The survey consisted of two parts: a demographic questionnaire and a validated self‐reporting questionnaire. The demographic questionnaire included maternal age, parity, estimated day of delivery, previous treatment for psychological problems, country of birth, and risk area for COVID‐19. We used the estimated day of delivery and the day of completing the questionnaires to calculate the gestational age and trimester at the time of the questionnaire. Trimesters were defined as follows: first trimester ≤12 weeks, second trimester from 13 to 27 weeks’ gestational age, and third trimester from 28 weeks’ gestational age until delivery. Risk areas for COVID‐19 were defined according to statistics from the National Institute for Public Health and Environment, with high risk defined as a mean of >100 new cases a day and low risk as <100 new cases a day in a state between March 27 and April 16, 2020, and for the second wave of the pandemic around December 1, 2020. 18
We used the W‐DEQ A to measure FoC. This questionnaire contains 33 items on a six‐point Likert scale from 0 to 5. Total scores range from 0 to 165. A total score of ≥85 indicates a clinically relevant level of FoC. 17 , 19 The W‐DEQ has good psychometric properties with Cronbach's alpha of 0.86 and a composite reliability index of 0.93.
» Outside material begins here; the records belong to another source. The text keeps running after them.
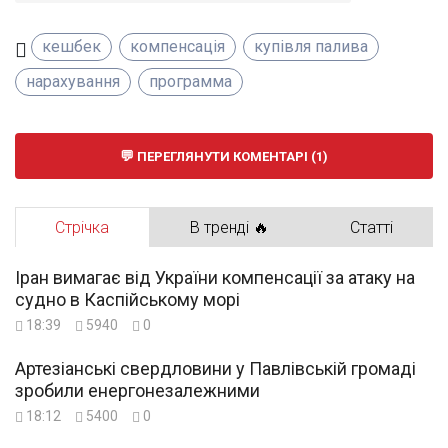
кешбек
компенсація
купівля палива
нарахування
программа
ПЕРЕГЛЯНУТИ КОМЕНТАРІ (1)
Стрічка
В тренді 🔥
Статті
Іран вимагає від України компенсації за атаку на
судно в Каспійському морі
18:39
5940
0
Артезіанські свердловини у Павлівській громаді
зробили енергонезалежними
18:12
5400
0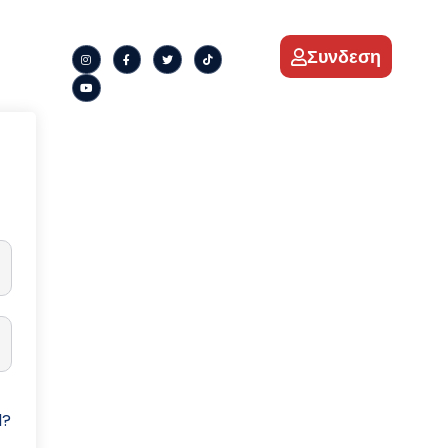
Συνδεση
d?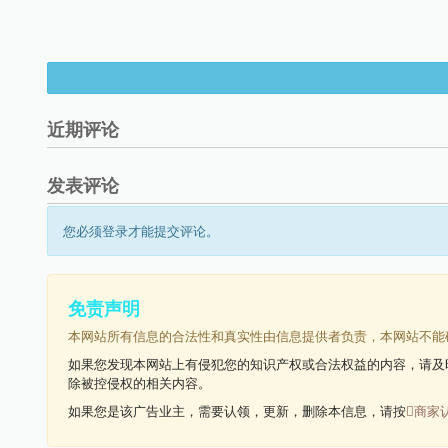
近期评论
发表评论
您必须登录才能提交评论。
免责声明
本网站所有信息的合法性和真实性由信息提供者负责，本网站不能
如果您发现本网站上有侵犯您的知识产权或合法权益的内容，请及
除被控侵权的相关内容。
如果您是该广告业主，需要认领，更新，删除本信息，请按
商家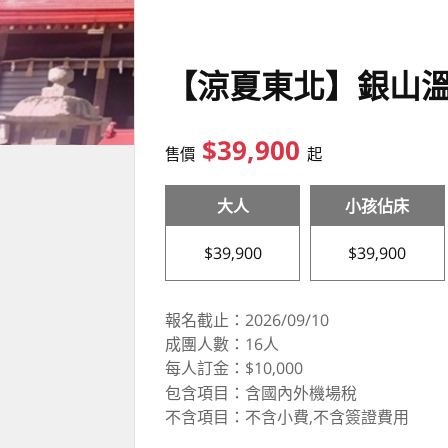
【涼夏東北】銀山溫泉
$39,900
售價
起
大人
小孩佔床
$39,900
$39,900
報名截止：2026/09/10
成團人數：16人
每人訂金：$10,000
包含項目：含國內外機場稅
不含項目：不含小費,不含簽證費用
We used data from the HEAR (Request for HElp in fEAr of Childbirth) study (Medical Research Ethics Committee: W18.188) as a reference group. This reference group consisted of 364 women who filled out the W‐DEQ A before the pandemic, between February 2019 and January 2020. The main aim of this study was to determine the course of FoC according to gestational age in nulliparous women. Women were recruited through online media, OLVG hospital in Amsterdam, and several midwifery practices in Amsterdam, the Netherlands. An online link provided detailed information about the study. Participants provided informed consent by providing their email address and then received a personal link to the online questionnaire via a secure platform. Exclusion criteria were age <18 years, insufficient command/mastery of the Dutch language, and multiparity (defined as a previous gestation of >16 weeks). The results of this study were unpublished at the time of our study.
2.1. Statistical analyses
We summarized the demographic features of the three cohorts using descriptive statistics. Before we conducted the inferential analysis, we used descriptive statistics to test the assumptions. Where parametric assumptions were not met, we used nonparametric equivalents. We compared possible differences in demographic variables between groups using the independent t‐test or the Mann–Whitney U test for continuous variables and the chi‐squared (χ2) test for categorical variables.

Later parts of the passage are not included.